= What you will do =
Look through the material and copy each line holding "Porada".

----------------------------------------

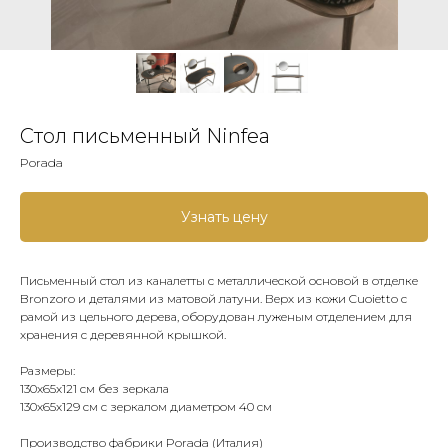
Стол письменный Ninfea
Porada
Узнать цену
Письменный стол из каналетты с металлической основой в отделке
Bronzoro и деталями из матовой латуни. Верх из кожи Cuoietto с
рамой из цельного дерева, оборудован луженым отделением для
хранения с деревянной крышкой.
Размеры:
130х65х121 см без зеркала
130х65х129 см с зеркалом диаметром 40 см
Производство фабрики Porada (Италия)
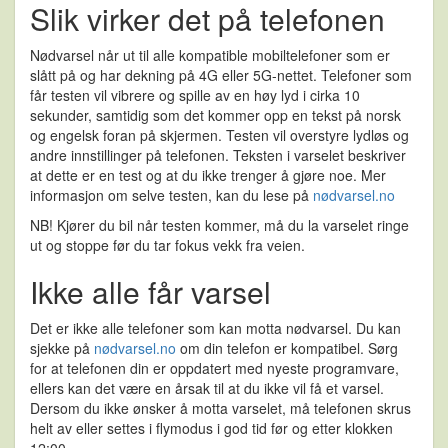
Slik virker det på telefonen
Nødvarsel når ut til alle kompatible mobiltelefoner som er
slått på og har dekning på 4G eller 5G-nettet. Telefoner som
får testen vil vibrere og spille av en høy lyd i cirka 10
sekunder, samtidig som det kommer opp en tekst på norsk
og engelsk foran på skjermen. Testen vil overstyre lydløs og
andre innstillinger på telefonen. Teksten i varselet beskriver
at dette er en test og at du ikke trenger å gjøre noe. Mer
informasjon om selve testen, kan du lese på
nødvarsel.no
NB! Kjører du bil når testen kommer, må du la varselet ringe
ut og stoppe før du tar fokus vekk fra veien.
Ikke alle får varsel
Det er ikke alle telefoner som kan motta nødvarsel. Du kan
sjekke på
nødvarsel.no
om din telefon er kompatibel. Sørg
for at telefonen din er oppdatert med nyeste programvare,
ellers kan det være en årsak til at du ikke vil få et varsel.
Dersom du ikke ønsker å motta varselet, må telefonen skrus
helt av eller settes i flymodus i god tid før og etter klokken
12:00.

----------------------------------------

= Output =
Porada
Производство фабрики Porada (Италия)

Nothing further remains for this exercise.